__Required work__: Scan the records and identify every line in which the string "жидкости" occurs, then return those lines.

__Record extracts__:
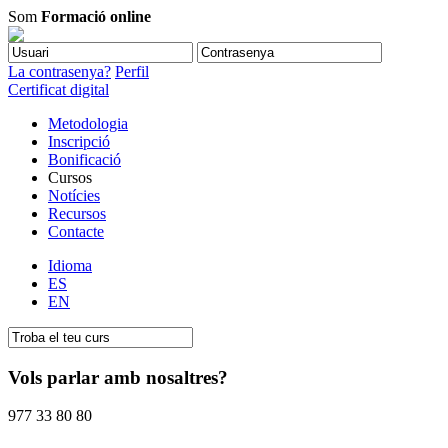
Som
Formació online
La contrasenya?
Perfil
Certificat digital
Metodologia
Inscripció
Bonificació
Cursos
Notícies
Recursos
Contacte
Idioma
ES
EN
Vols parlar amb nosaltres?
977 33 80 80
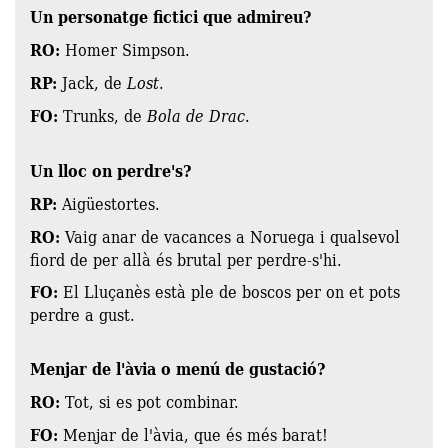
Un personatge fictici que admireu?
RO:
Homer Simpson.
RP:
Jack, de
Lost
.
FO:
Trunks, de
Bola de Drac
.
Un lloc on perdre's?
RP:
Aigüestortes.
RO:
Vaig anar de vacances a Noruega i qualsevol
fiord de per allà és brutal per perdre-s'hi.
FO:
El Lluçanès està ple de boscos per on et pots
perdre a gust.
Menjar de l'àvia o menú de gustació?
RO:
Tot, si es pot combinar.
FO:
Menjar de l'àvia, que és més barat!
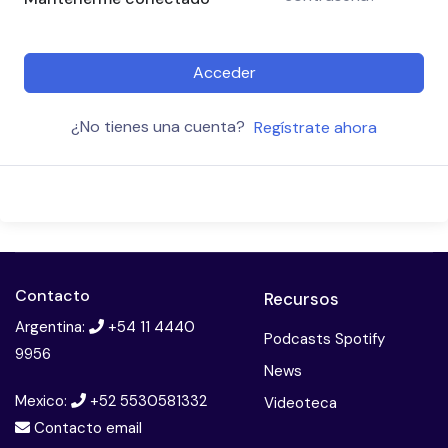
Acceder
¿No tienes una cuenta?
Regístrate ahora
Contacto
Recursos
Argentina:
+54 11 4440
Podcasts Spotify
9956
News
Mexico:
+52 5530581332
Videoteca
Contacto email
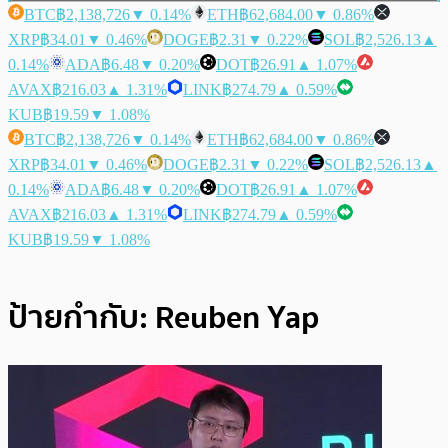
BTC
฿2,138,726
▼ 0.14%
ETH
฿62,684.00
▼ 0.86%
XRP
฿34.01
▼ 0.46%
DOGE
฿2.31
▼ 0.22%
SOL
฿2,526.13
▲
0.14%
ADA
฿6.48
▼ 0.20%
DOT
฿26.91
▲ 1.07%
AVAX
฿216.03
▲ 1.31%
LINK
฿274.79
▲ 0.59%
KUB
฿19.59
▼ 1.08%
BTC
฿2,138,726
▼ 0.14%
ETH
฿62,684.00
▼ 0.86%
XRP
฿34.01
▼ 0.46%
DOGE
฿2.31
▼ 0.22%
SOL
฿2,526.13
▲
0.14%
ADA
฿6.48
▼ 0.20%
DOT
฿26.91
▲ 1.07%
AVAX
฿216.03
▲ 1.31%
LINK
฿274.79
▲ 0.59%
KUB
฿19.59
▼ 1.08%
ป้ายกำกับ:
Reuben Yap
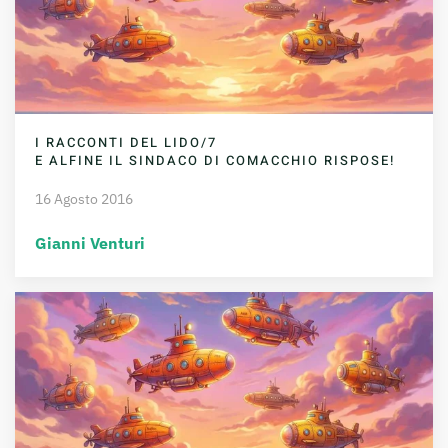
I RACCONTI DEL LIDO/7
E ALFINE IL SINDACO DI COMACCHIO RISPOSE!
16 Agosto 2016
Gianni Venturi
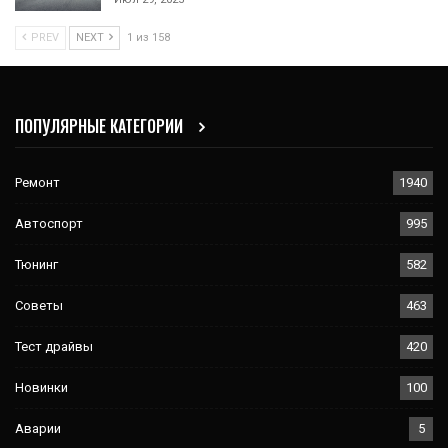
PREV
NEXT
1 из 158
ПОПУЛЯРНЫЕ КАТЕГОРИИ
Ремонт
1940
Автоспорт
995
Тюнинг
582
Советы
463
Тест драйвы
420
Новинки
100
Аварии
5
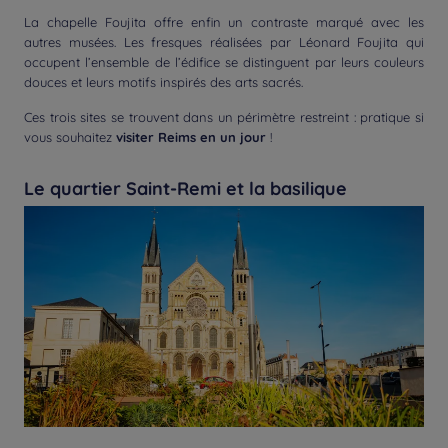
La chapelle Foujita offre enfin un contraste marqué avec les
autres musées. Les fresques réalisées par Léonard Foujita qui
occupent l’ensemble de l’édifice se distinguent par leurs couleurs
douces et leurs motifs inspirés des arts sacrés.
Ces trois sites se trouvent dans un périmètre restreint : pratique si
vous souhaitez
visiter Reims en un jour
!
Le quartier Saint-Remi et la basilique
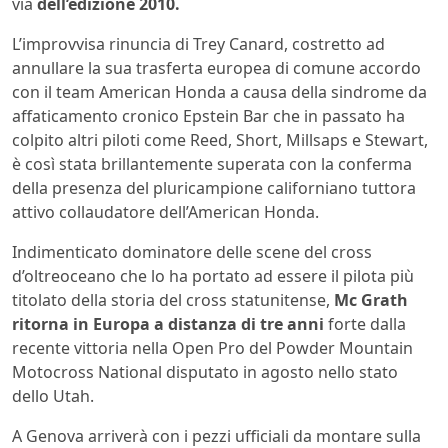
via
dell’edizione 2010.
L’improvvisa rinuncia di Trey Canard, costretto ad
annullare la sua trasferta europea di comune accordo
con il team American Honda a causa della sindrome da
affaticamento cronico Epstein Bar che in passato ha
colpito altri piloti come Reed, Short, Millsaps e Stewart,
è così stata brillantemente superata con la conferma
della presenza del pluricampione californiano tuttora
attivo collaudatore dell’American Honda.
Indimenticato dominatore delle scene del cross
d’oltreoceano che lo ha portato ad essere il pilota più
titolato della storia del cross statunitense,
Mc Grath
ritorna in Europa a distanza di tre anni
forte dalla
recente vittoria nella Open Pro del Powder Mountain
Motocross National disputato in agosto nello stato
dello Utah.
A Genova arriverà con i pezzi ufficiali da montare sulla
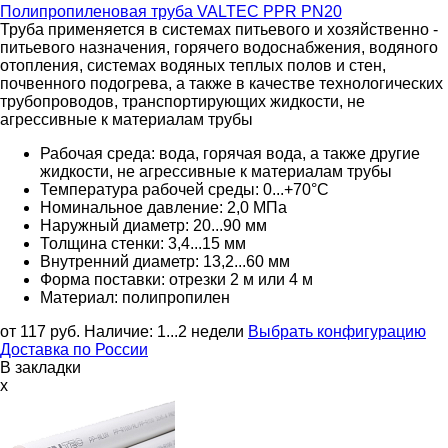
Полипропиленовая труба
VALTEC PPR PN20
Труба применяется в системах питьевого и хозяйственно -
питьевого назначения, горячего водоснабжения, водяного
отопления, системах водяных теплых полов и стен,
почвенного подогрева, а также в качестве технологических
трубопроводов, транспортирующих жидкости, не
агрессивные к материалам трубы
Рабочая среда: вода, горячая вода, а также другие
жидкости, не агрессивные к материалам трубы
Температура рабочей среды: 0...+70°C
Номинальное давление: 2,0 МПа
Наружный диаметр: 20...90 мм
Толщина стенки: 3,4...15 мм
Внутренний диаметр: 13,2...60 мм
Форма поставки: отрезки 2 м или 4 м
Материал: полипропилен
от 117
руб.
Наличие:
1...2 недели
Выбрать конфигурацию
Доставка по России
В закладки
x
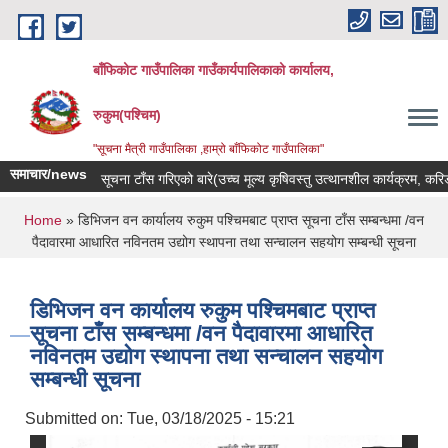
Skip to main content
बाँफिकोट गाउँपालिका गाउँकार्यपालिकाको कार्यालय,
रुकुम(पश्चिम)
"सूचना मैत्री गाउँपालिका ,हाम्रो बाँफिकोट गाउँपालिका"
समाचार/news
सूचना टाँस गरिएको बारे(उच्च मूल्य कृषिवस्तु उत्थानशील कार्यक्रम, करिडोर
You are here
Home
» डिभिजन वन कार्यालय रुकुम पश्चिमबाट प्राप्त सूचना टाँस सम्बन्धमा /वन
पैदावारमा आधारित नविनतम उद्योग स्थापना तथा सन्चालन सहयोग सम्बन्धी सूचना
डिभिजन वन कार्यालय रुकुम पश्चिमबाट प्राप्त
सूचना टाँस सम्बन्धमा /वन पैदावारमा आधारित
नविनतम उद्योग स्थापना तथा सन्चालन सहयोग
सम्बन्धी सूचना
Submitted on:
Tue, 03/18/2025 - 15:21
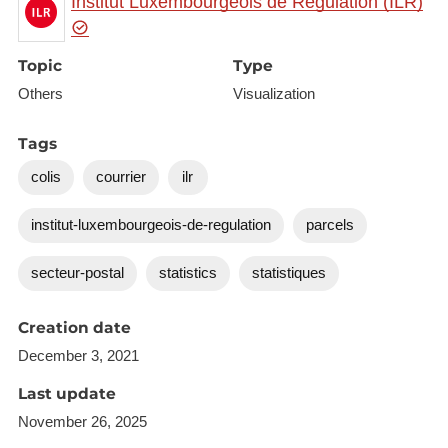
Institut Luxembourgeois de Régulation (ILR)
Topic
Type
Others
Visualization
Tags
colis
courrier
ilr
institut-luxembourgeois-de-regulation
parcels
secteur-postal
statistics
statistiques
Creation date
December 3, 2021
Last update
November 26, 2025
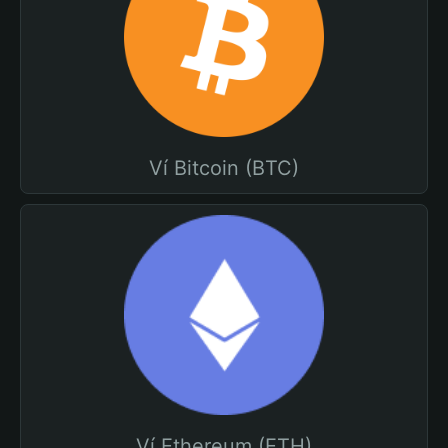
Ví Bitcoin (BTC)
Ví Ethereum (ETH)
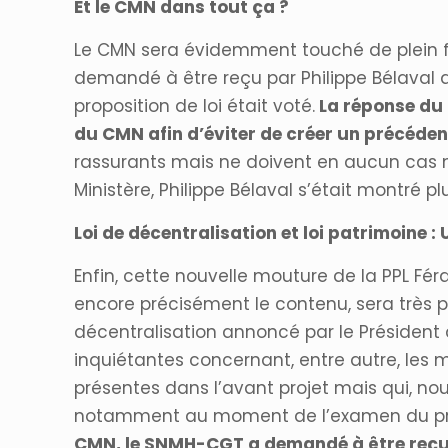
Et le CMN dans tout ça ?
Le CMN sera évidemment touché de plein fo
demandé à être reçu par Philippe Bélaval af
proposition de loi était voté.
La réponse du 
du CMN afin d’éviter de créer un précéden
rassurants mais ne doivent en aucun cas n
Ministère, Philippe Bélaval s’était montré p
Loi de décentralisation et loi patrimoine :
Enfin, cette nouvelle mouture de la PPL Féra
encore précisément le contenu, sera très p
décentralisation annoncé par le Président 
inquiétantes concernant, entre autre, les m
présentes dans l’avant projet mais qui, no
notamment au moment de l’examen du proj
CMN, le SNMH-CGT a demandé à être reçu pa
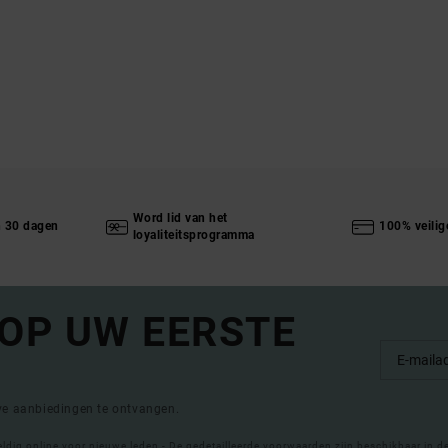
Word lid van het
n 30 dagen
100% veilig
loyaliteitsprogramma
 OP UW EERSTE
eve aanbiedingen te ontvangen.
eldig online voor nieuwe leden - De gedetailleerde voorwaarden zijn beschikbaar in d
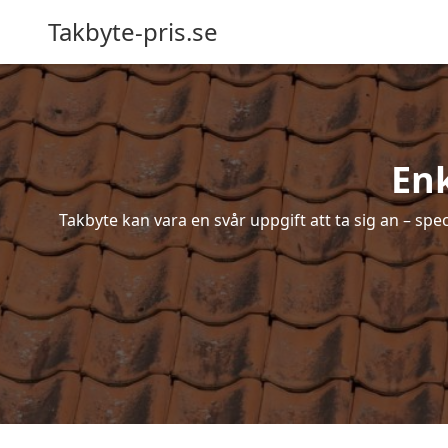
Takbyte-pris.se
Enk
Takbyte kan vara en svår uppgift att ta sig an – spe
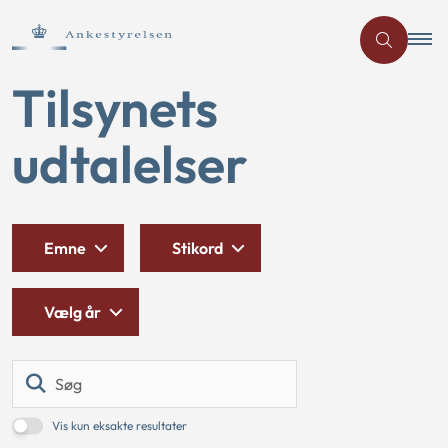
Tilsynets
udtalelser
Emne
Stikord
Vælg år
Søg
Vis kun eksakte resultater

__Problem solution__:
трубопроводов, транспортирующих жидкости, не
жидкости, не агрессивные к материалам трубы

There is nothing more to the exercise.